Your assignment:
Give the data back exactly. Leave out any images.

○ ○ ○ ○

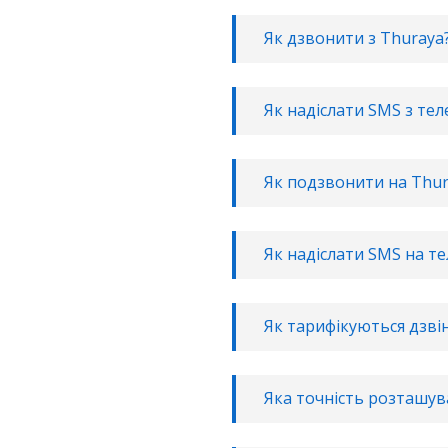
Як дзвонити з Thuraya
Як надіслати SMS з те
Як подзвонити на Thur
Як надіслати SMS на т
Як тарифікуються дзвін
Яка точність розташув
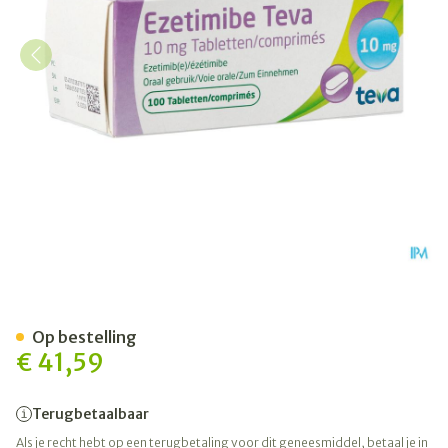
Ezetimibe Teva 10mg Comp
Op bestelling
€ 41,59
Terugbetaalbaar
Als je recht hebt op een terugbetaling voor dit geneesmiddel, betaal je in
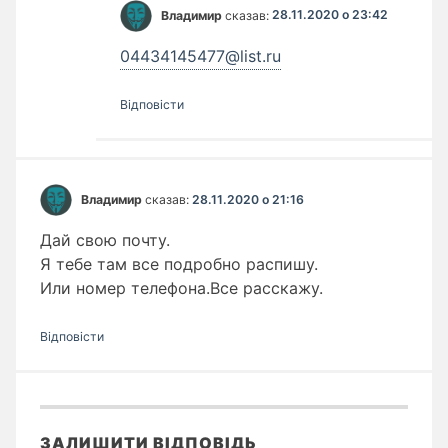
Владимир
сказав:
28.11.2020 о 23:42
04434145477@list.ru
Відповіcти
Владимир
сказав:
28.11.2020 о 21:16
Дай свою почту.
Я тебе там все подробно распишу.
Или номер телефона.Все расскажу.
Відповіcти
ЗАЛИШИТИ ВІДПОВІДЬ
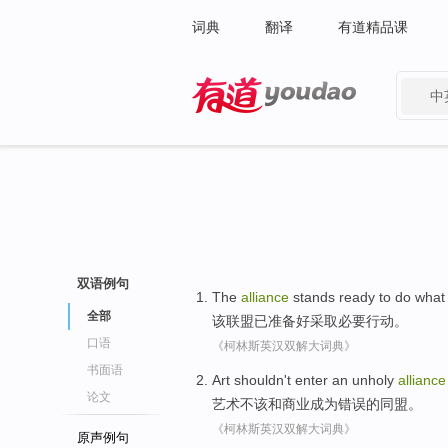
词典
翻译
有道精品课
中
有道 - 网易旗下搜索
双语例句
The
alliance
stands
ready to
do what
全部
该
联盟
已
准备
好
采取
必要
行动。
口语
《柯林斯英汉双解大词典》
书面语
Art
shouldn't
enter an unholy
alliance
论文
艺术
不该
和
商业成为错误的
同盟
。
《柯林斯英汉双解大词典》
原声例句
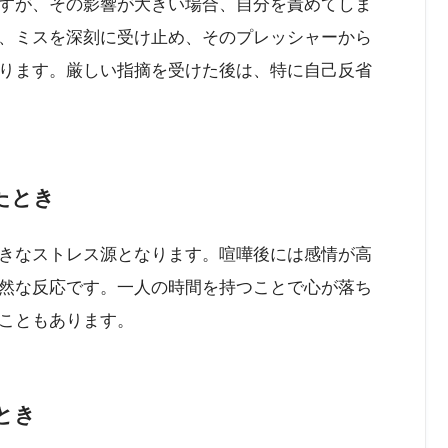
すが、その影響が大きい場合、自分を責めてしま
、ミスを深刻に受け止め、そのプレッシャーから
ります。厳しい指摘を受けた後は、特に自己反省
たとき
きなストレス源となります。喧嘩後には感情が高
然な反応です。一人の時間を持つことで心が落ち
こともあります。
とき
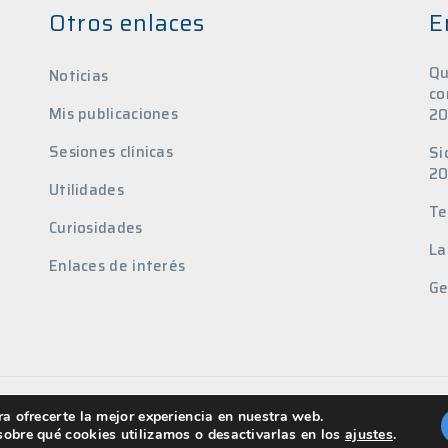
Otros enlaces
E
Qu
Noticias
co
Mis publicaciones
20
Sesiones clínicas
Si
20
Utilidades
Te
Curiosidades
La
Enlaces de interés
Ge
Privacidad de datos
a ofrecerte la mejor experiencia en nuestra web.
obre qué cookies utilizamos o desactivarlas en los
ajustes
.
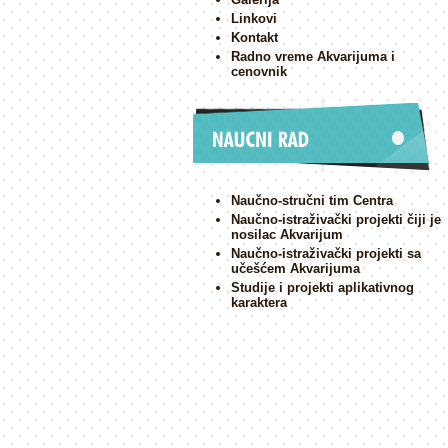
Linkovi
Kontakt
Radno vreme Akvarijuma i
cenovnik
Naučno-stručni tim Centra
Naučno-istraživački projekti čiji je
nosilac Akvarijum
Naučno-istraživački projekti sa
učešćem Akvarijuma
Studije i projekti aplikativnog
karaktera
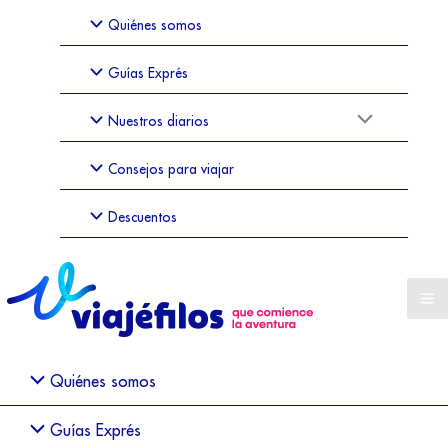
Quiénes somos
Guías Exprés
Nuestros diarios
Consejos para viajar
Descuentos
Quiénes somos
Guías Exprés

○ ○ ○ ○

Exercise answer:
Як дзвонити з Thuraya
Як надіслати SMS з те
Як подзвонити на Thur
Як надіслати SMS на т
Як тарифікуються дзвін
Яка точність розташув
Ezetimibe Teva 10mg Comp
Op bestelling
€ 41,59
Terugbetaalbaar
Als je recht hebt op een terugbetaling voor dit geneesmiddel, betaal je in
Владимир
сказав:
28.11.2020 о 23:42
04434145477@list.ru
Відповіcти
Владимир
сказав:
28.11.2020 о 21:16
Дай свою почту.
Я тебе там все подробно распишу.
Или номер телефона.Все расскажу.
Відповіcти
ЗАЛИШИТИ ВІДПОВІДЬ
词典
翻译
有道精品课
中
有道 - 网易旗下搜索
双语例句
The
alliance
stands
ready to
do what
全部
该
联盟
已
准备
好
采取
必要
行动。
口语
《柯林斯英汉双解大词典》
书面语
Art
shouldn't
enter an unholy
alliance
论文
艺术
不该
和
商业成为错误的
同盟
。
《柯林斯英汉双解大词典》
原声例句
すが、その影響が大きい場合、自分を責めてしま
、ミスを深刻に受け止め、そのプレッシャーから
ります。厳しい指摘を受けた後は、特に自己反省
たとき
きなストレス源となります。喧嘩後には感情が高
然な反応です。一人の時間を持つことで心が落ち
こともあります。
とき
Otros enlaces
E
Qu
Noticias
co
Mis publicaciones
20
Sesiones clínicas
Si
20
Utilidades
Te
Curiosidades
La
Enlaces de interés
Ge
Privacidad de datos
a ofrecerte la mejor experiencia en nuestra web.
obre qué cookies utilizamos o desactivarlas en los
ajustes
.
Linkovi
Kontakt
Radno vreme Akvarijuma i
cenovnik
Naučno-stručni tim Centra
Naučno-istraživački projekti čiji je
nosilac Akvarijum
Naučno-istraživački projekti sa
učešćem Akvarijuma
Studije i projekti aplikativnog
karaktera
Quiénes somos
Guías Exprés
Nuestros diarios
Consejos para viajar
Descuentos
Quiénes somos
Guías Exprés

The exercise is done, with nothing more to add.